Rather than implementing explicit switching, Gruvi sticks with implicit switching but tries to address the “unknown switch points” problem, in the following way:

  • First, it makes explicit that a switch can only happen when you call a function. If you need to change some global state atomically, it is sufficient to do this without making function calls, or by doing it in a leaf function. In this case, it is guaranteed that no switch will happen.
  • Secondly, in case you do need to call out to multiple functions to change a shared global state, then as a programmer you need to make sure, by reading the documentation of the functions, that they do not cause a switch. Gruvi assists you here by marking all switch points with a special decorator. This puts a clear notice in the function’s docstring. In addition, Gruvi also provides a gruvi.assert_no_switchpoints context manager that will trigger an assertion if a switch point does get called within its body. You can use this to be sure that no switch will happen inside a block.
  • Thirdly, the “traditional” option, Gruvi provides a full set of synchronization primitives including locks that you can use if the two other approaches don’t work.

In the end, the difference between implicit and explicit switching is a trade-off. In my view, with the safeguards of Gruvi e.g. the marking of switch points and the gruvi.assert_no_switchpoints context manager, the balance tips in favor of implicit switching. Some people have come to the same conclusion, others to a different one. Both approached are valid and as an programmer you should pick the approach you like most.

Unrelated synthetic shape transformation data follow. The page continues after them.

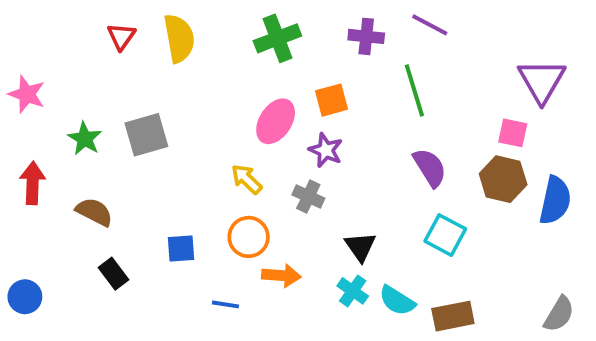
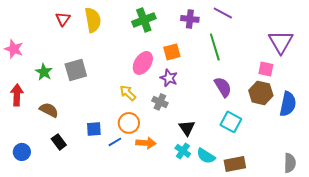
blue circle: (25, 297) -> (22, 152), moved
blue line: (225, 304) -> (115, 142), moved, turned -40
gray semicircle: (559, 314) -> (290, 163), turned -30

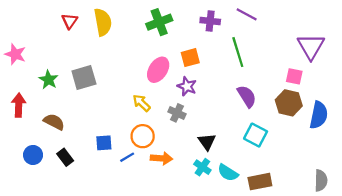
blue circle: (22, 152) -> (33, 155), moved

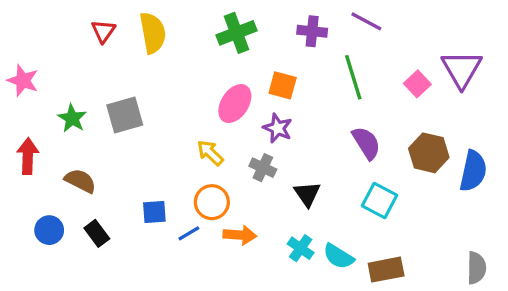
orange square: (190, 58) -> (283, 85), turned 30
pink square: (294, 76) -> (417, 84), moved, turned 35
black triangle: (207, 142) -> (307, 194), moved

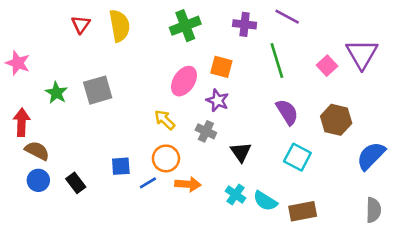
blue semicircle: (473, 171) -> (371, 156), moved, turned -148
brown semicircle: (80, 181) -> (37, 151), moved

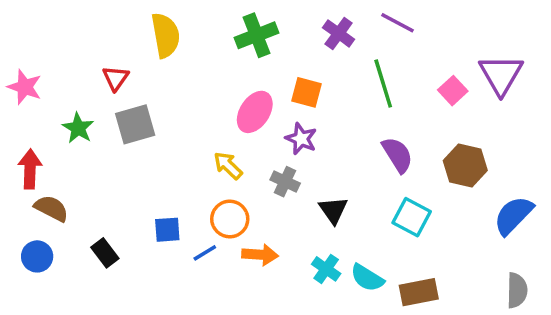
red triangle: (81, 24) -> (116, 78), moved
purple cross: (245, 24) -> (339, 33), turned 30
blue circle: (38, 180) -> (37, 256), moved

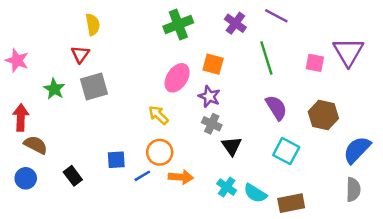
yellow semicircle: (166, 35) -> (93, 24), moved, size x0.7
pink square: (453, 91) -> (315, 63), turned -36
gray cross: (285, 182) -> (212, 124), moved
gray semicircle: (517, 290) -> (353, 189), moved

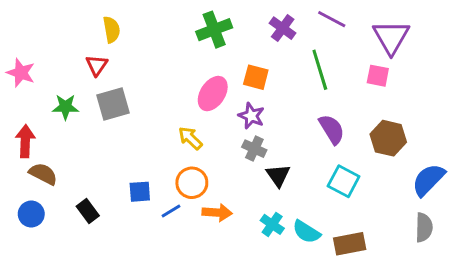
purple triangle: (348, 52) -> (391, 37), moved
green star: (54, 89) -> (65, 107), turned -30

Motivations for not doing Monkey patching

One other important design decision in Gruvi that I decided early on is not to implement monkey patching. Monkey patching is an approach employed by e.g. gevent and eventlet where they make the Python standard library cooperative by replacing blocking functions with cooperative functions using runtime patching.

In my experience, monkey patching is error prone and fragile. You end up distributing parts of the standard library yourself, bugs included. This is a maintenance burden that I’m not willing to take on. Also the approach is very susceptible to dependency loading order problems, and it only works for code that calls into the blocking functions via Python. Extension modules using e.g. the C-API don’t work, as well as extension modules that use an external library for IO (e.g. psycopg).

Finally, monkey patching does not work well with libuv because libuv provides a completion based interface while the standard library assumes a ready-based interface.

The solution that Gruvi offers is two-fold:

  • Either, use Gruvi’s own API if available. For example, Gruvi includes classes to work with streams and processes, and it also provides an excellent HTTP client and server implementation. This is the preferred option.
  • When integrating with third-party blocking code, run it in the Gruvi maintained thread pool. The easiest way is to call this code via the gruvi.blocking() function.